WASHINGTON – CenturyTel Inc. on Thursday said it will buy Qwest Communications International Inc. for $10.6 billion in stock, making it the third-largest provider of traditional local-phone service in the United States.
The proposed merger is a latest in a series of deals that have consolidated a splintered local-phone industry. The landline business has been shrinking for years as customers switch to cable phone service or rely entirely on wireless, forcing local carriers to bulk up to avoid a slow death.
The combined company would have annual revenue topping $19 billion and would provide service in nearly 40 states, with 17 million phone connections, 5 million broadband customers and 1.4 million video customers.
CenturyTel, once a sleepy rural company based in Louisiana, has been especially aggressive, snapping up the former local business of Sprint Nextel Corp. last year.
The move to acquire Denver-based Qwest would make CenturyTel the third-largest local carrier in the country, not far behind AT&T Inc. and Verizon Communications Inc.
Qwest, a former stock market darling, has been looking to sell part or all of its business for some time. The company also was weakened by the collapse of the Internet boom at the turn of the century, and by an ensuing financial scandal that led to the ouster of senior management. Growth in recent years has been slow or nonexistent.

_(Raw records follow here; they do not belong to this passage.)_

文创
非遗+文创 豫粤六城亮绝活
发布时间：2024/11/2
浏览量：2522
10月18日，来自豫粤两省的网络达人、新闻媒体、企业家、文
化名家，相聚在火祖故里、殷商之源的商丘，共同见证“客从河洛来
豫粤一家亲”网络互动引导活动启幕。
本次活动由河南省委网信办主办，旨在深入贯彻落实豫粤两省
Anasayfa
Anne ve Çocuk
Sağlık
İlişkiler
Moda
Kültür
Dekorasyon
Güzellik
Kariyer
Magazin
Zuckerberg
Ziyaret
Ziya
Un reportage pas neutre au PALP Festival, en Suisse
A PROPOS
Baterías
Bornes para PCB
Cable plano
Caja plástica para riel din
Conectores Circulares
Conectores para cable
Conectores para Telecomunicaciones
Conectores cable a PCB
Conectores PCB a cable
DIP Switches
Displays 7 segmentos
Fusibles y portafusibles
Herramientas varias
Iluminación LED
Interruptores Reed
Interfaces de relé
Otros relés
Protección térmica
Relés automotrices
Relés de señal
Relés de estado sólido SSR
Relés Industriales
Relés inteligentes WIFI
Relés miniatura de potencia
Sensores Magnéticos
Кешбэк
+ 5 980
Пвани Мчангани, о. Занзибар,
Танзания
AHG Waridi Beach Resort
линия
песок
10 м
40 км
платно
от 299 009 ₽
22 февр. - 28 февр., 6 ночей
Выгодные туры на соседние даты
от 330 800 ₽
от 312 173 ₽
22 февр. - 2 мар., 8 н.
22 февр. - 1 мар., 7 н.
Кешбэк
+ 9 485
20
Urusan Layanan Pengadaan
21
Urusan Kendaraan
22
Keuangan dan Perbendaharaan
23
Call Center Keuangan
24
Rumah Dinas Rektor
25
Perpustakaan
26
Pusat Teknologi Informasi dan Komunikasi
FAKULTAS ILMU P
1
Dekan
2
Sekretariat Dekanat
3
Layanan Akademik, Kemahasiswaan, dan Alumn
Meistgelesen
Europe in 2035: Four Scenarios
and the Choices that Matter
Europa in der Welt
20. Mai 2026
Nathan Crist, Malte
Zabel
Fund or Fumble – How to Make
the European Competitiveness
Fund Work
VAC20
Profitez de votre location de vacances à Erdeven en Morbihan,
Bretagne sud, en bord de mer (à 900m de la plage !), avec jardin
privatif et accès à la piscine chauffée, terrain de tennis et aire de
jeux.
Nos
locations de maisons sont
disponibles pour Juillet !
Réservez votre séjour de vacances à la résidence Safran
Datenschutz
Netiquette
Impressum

“Everyone was expecting Qwest to sell out at some point,” said analyst Todd Rethemeier of Hudson Research, who called the purchase price reasonable. “Neither side is getting a bargain, and neither side is getting a bad deal either.”
The deal values Qwest at $6.02 a share and represents a 15 percent premium above Qwest’s closing price on Wednesday.
The ultimate source of Qwest’s demise as an independent company was its decision in the 1990s not to build a wireless network. That huge strategic blunder cost Qwest a chance to participate in the fastest growing telecommunications market, a lifesaver for the phone industry.
In a conference call, CenturyTel Chief Executive Glen Post III said wireless needs to be part of the company’s future strategy, though he did not offer specifics. “As far as the wireless strategy, it’s too early for us to be talking about what we may or may not do there,” he said.
Some analysts have suggested CenturyTel eventually might buy an existing mobile operator. “They have to look at their deficiencies, which certainly includes wireless,” said Mike Jude, who covers the consumer telecommunications industry at research firm Frost & Sullivan.
In the meantime, the company’s local-phone business will continue to shrink, though probably at a lower pace. CenturyTel has prospered by tight cost controls and the expansion of broadband service, enabling it to generate gobs of cash and support a generous 8 percent dividend yield. Qwest’s dividend yields almost 6 percent.
“It’s a declining business, but it’s not going to zero,” Hudson’s Rethemeier said. “There is plenty of cash flow to support the dividend.”
Under the agreement, CenturyTel would swap 0.1664 of its shares for each share of Qwest. CenturyTel stockholders would own 50.5 percent of the combined company and Qwest investors 49.5 percent, marking the deal as a rare “merger of equals.”
At the same time, CenturyTel will assume $11.8 billion in Qwest debt.
CenturyTel said it expects the acquisition to boost its free cash flow, minus integration costs, immediately after the combination is complete. The new company would also generate up to $625 million in annual savings by combining operations, CenturyTel said.
Post would remain chief executive of CenturyTel while Qwest Chief Executive Edward Mueller is slated to become a member of its board. CenturyTel plans to maintain its headquarters in Monroe, La., but will also have a “key operational presence” in Denver.